Would you please copy every line below that includes the string "categoria"?

^^^^^^^^^^^^^^^^

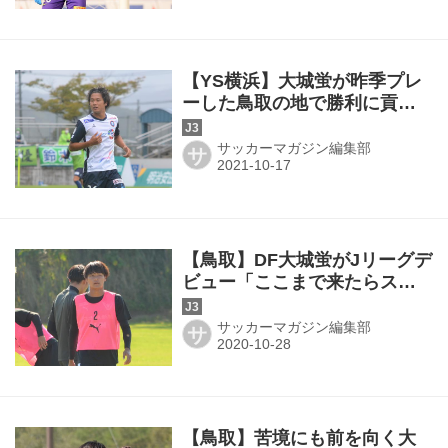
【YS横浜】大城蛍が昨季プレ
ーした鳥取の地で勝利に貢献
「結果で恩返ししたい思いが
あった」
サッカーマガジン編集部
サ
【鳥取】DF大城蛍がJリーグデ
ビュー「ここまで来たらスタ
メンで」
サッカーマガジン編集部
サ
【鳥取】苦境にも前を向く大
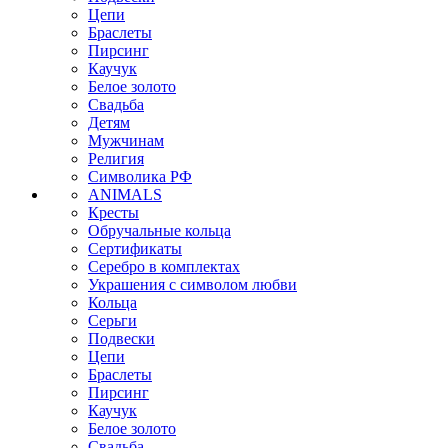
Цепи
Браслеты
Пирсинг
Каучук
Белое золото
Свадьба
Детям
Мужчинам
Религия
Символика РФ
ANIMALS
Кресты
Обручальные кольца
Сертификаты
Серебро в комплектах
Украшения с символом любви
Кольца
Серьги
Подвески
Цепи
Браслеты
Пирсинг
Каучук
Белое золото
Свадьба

^^^^^^^^^^^^^^^^

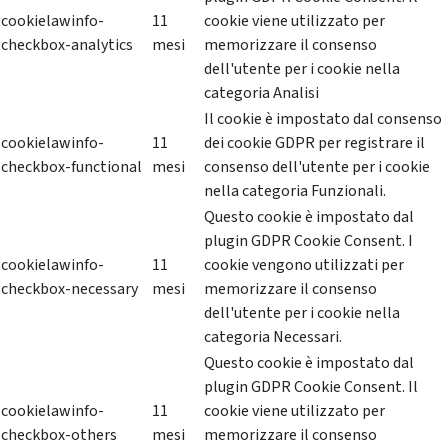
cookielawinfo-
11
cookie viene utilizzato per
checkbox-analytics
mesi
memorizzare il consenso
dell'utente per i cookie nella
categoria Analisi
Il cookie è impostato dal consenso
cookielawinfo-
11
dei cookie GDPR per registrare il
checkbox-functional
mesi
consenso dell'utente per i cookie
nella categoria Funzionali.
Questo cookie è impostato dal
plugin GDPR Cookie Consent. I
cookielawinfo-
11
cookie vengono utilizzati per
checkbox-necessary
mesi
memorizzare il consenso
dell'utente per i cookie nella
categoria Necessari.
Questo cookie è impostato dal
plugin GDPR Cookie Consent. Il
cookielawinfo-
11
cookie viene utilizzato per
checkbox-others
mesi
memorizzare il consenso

^^^^^^^^^^^^^^^^

### WRITTEN ANSWER
categoria Analisi
nella categoria Funzionali.
categoria Necessari.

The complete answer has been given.